Tom Lewis. Photo courtesy Alice Winship
Other Maritime Performances
Tom Lewis will be leading a workshop on Songs & Lore of the Seain the Intiman Courtyard on Saturday from 1:00 to 2:00 pm.
There will probably be some maritime songs in the sets of Bold Horizon on Sunday at 12:10 pm in the Shaw Room, and Coventry on Monday at 5:40 on the Northwest Court Stage. This will be the last performance for Bold Horizon; the group is disbanding.
Maritime CDs
CDs by maritime performers will be for sale next to the stage at the Maritime Show on Saturday, and at the Folklife store all during the festival. There will be at least two new maritime CDs available.
New CD from Piper Stock Hill
Piper Stock Hill, one of the bands appearing in the Maritime Show, will have their first recording out by then, titled One Pub at a Time. It will contain six songs, three of which are originals written by band members. Piper Stock Hill is a Northwest band that specializes in songs of Newfoundland.

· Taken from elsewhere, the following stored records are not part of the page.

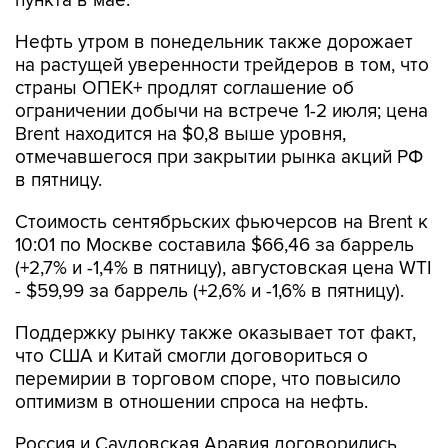
пункта в мае.
Нефть утром в понедельник также дорожает
на растущей уверенности трейдеров в том, что
страны ОПЕК+ продлят соглашение об
ограничении добычи на встрече 1-2 июля; цена
Brent находится на $0,8 выше уровня,
отмечавшегося при закрытии рынка акций РФ
в пятницу.
Стоимость сентябрьских фьючерсов на Brent к
10:01 по Москве составила $66,46 за баррель
(+2,7% и -1,4% в пятницу), августовская цена WTI
- $59,99 за баррель (+2,6% и -1,6% в пятницу).
Поддержку рынку также оказывает тот факт,
что США и Китай смогли договориться о
перемирии в торговом споре, что повысило
оптимизм в отношении спроса на нефть.
Россия и Саудовская Аравия договорились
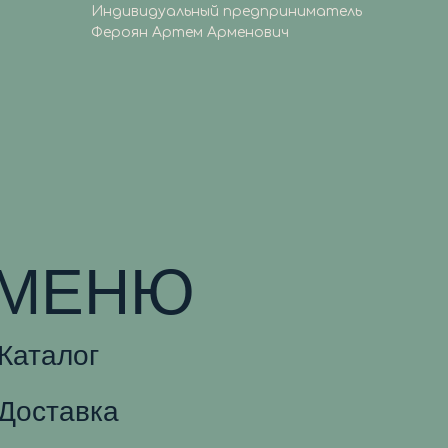
Индивидуальный предприниматель
Фероян Артем Арменович
МЕНЮ
Каталог
Доставка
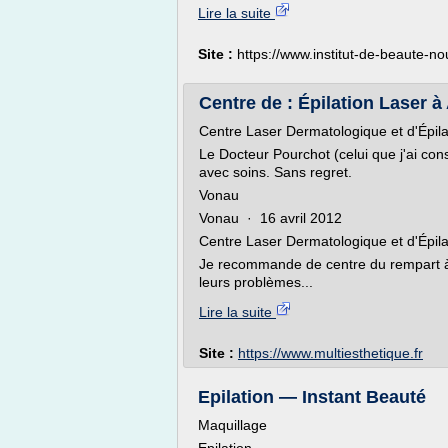
Lire la suite
Site :
https://www.institut-de-beaute-n
Centre de : Épilation Laser à 
Centre Laser Dermatologique et d'Épil
Le Docteur Pourchot (celui que j'ai consu
avec soins. Sans regret.
Vonau
Vonau · 16 avril 2012
Centre Laser Dermatologique et d'Épil
Je recommande de centre du rempart à c
leurs problèmes...
Lire la suite
Site :
https://www.multiesthetique.fr
Epilation — Instant Beauté
Maquillage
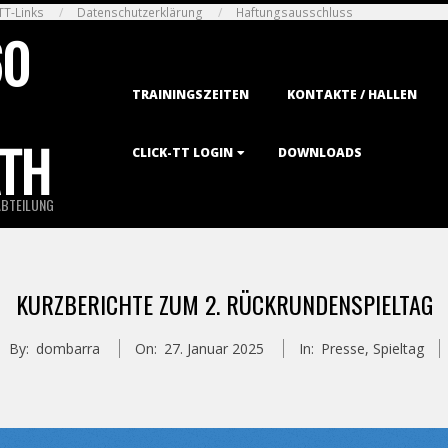
TT-Links
Datenschutzerklärung
Haftungsausschluss
60
Primary
TRAININGSZEITEN
KONTAKTE / HALLEN
Navigation
Menu
TH
CLICK-TT LOGIN
DOWNLOADS
ABTEILUNG
KURZBERICHTE ZUM 2. RÜCKRUNDENSPIELTAG
By:
dombarra
On:
27. Januar 2025
In:
Presse
,
Spieltag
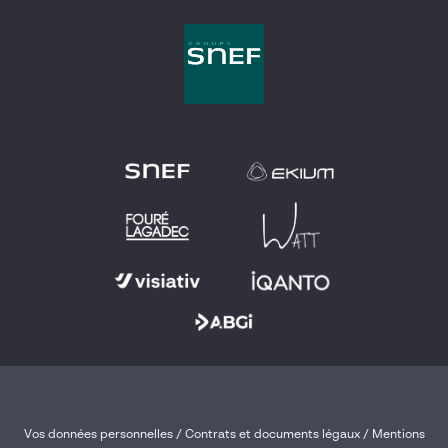
Vos données personnelles
/
Contrats et documents légaux
/
Mentions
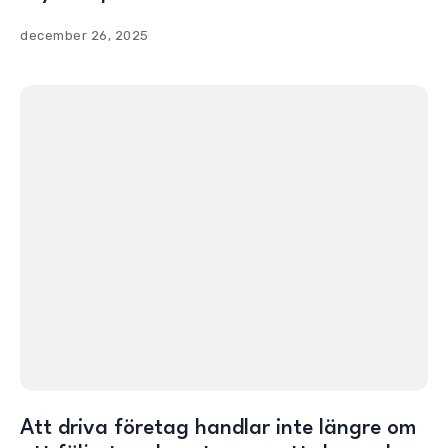
december 26, 2025
Att driva företag handlar inte längre om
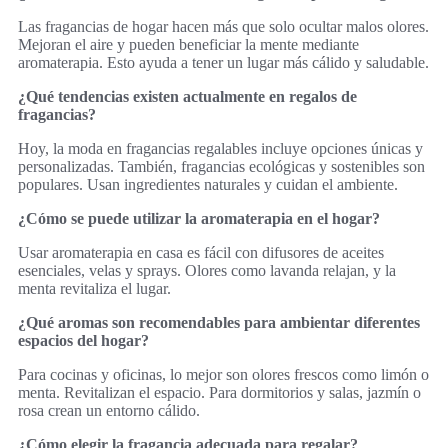
Las fragancias de hogar hacen más que solo ocultar malos olores.
Mejoran el aire y pueden beneficiar la mente mediante
aromaterapia. Esto ayuda a tener un lugar más cálido y saludable.
¿Qué tendencias existen actualmente en regalos de
fragancias?
Hoy, la moda en fragancias regalables incluye opciones únicas y
personalizadas. También, fragancias ecológicas y sostenibles son
populares. Usan ingredientes naturales y cuidan el ambiente.
¿Cómo se puede utilizar la aromaterapia en el hogar?
Usar aromaterapia en casa es fácil con difusores de aceites
esenciales, velas y sprays. Olores como lavanda relajan, y la
menta revitaliza el lugar.
¿Qué aromas son recomendables para ambientar diferentes
espacios del hogar?
Para cocinas y oficinas, lo mejor son olores frescos como limón o
menta. Revitalizan el espacio. Para dormitorios y salas, jazmín o
rosa crean un entorno cálido.
¿Cómo elegir la fragancia adecuada para regalar?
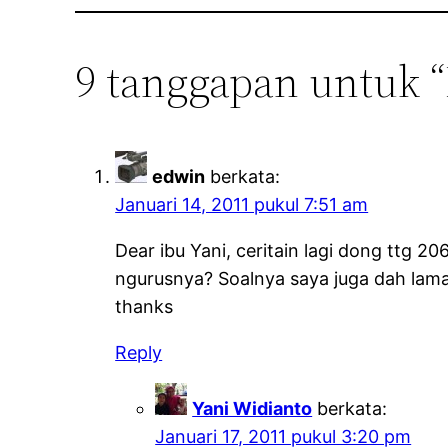
9 tanggapan untuk 
edwin
berkata:
Januari 14, 2011 pukul 7:51 am
Dear ibu Yani, ceritain lagi dong ttg 
ngurusnya? Soalnya saya juga dah lam
thanks
Reply
Yani Widianto
berkata:
Januari 17, 2011 pukul 3:20 pm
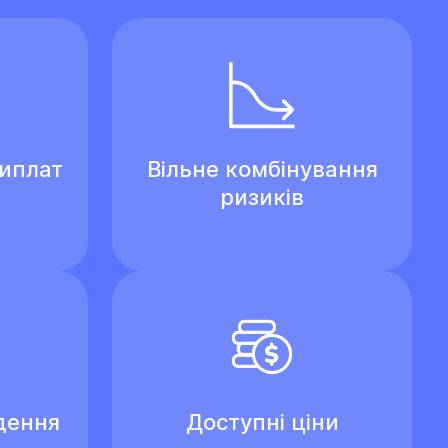
виплат
Вільне комбінування
ризиків
дення
Доступні ціни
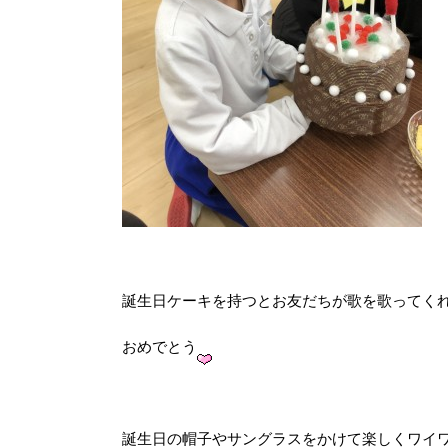
誕生日ケーキを持つとお友だちが歌を歌ってく
おめでとう
誕生日の帽子やサングラスをかけて楽しくワイ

New CD with songs about the Columbia River Bar
Maritime Folknet, a non-profit organization that released its first CD, Northwest Tugboat Tales, in 2010, will release a new CD at Folklife, Tales from the Bar. It will be a compilation of songs about the Columbia River Bar.
The song themes include both the history of the Columbia River Bar, and the maritime activity that takes place today. The Columbia River Maritime Museum is providing some historic photos for the CD artwork.
Some of the performers will be from the area near the mouth of the Columbia River, including Brownsmead Flats, Hobe Kytr, The Low Tide Drifters, and Willapa Hills. Mary Garvey, a prominent songwriter from the Long Beach area, has written several of the songs on the CD, and sings one in a trio with Chris Roe and Sophie Morse. Others performers include Kate Power & Steve Einhorn, Hank Payne, Cate Gable, Hank Cramer, Watch the Sky, Jon Pfaff, The Whateverly Brothers, Matthew Moeller, Chris Glanister, Jan Elliott-Glanister, and Dan Roberts.
Victory Review keeps up with maritime music throughout the year:
For information about maritime music throughout the year, read the Maritime Musings column in the online Victory Review, on the Victory Music website.
Alice Winship
About Alice
Alice Winship has been promoting maritime music events as an unpaid volunteer for various non-profit organizations, and generally advocating the cause of Northwest nautical music and maritime preservation, since 1996. She is the president of Maritime Folknet, a new non-profit organization devoted to encouraging maritime culture, especially music. She is vice-president of AKCHO (Association of King County Historical Organizations), and has recently begun dabbling in songwriting.